Objective: The aim of this study is to compare the outcomes after implementation of piezoelectric bone surgery versus conventional rotatory devices in sinus lift surgery. Methods: A systematic review of MEDLINE (via PubMed), Scopus and Cochrane Library database was performed (last search date: 04 March 2022) according to the PRISMA guidelines. Only randomized controlled trials that directly compare the two techniques were included.

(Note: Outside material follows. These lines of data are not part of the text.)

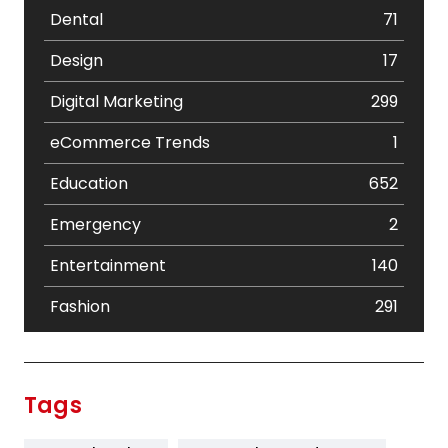
Dental
71
Design
17
Digital Marketing
299
eCommerce Trends
1
Education
652
Emergency
2
Entertainment
140
Fashion
291
Festival
19
Finance
367
Tags
Flower
2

Random-effects model meta-analysis were performed. Results: Six studies, comprising a total of 140 patients/ 259 sinuses, 130 undergoing sinus lift with piezoelectric osteotomy device and 129 with conventional rotatory burs were identified and five of them were included in our meta-analysis. The two techniques were compared for intraoperative membrane perforation and operative time. No statistically significant difference was observed regarding membrane perforation (Standardized Mean Difference [SMD]: 0.87, 95% Confidence Interval [CI]: [0.33] – [2.28], p=0.78, I2= 0.00%) and operative time (SMD: 0.76, 95% CI: [-0.09] – [1.60], p=0.08, I2=77.70%). Conclusions: Data seem to agree that both piezoelectric osteotomy and osteotomy with conventional rotatory burs have similar results in membrane perforation and operative time when used for sinus lift surgery.